Task instructions
With pictures omitted, output the records below exactly as they appear.

Items from a dataset

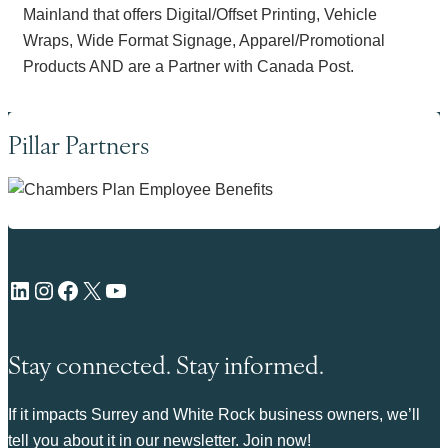
Mainland that offers Digital/Offset Printing, Vehicle
Wraps, Wide Format Signage, Apparel/Promotional
Products AND are a Partner with Canada Post.
Pillar Partners
LinkedIn
Instagram
Facebook
X
YouTube
Stay connected. Stay informed.
If it impacts Surrey and White Rock business owners, we’ll
tell you about it in our newsletter. Join now!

Solved exercise
Mainland that offers Digital/Offset Printing, Vehicle
Wraps, Wide Format Signage, Apparel/Promotional
Products AND are a Partner with Canada Post.
Pillar Partners
LinkedIn
Instagram
Facebook
X
YouTube
Stay connected. Stay informed.
If it impacts Surrey and White Rock business owners, we’ll
tell you about it in our newsletter. Join now!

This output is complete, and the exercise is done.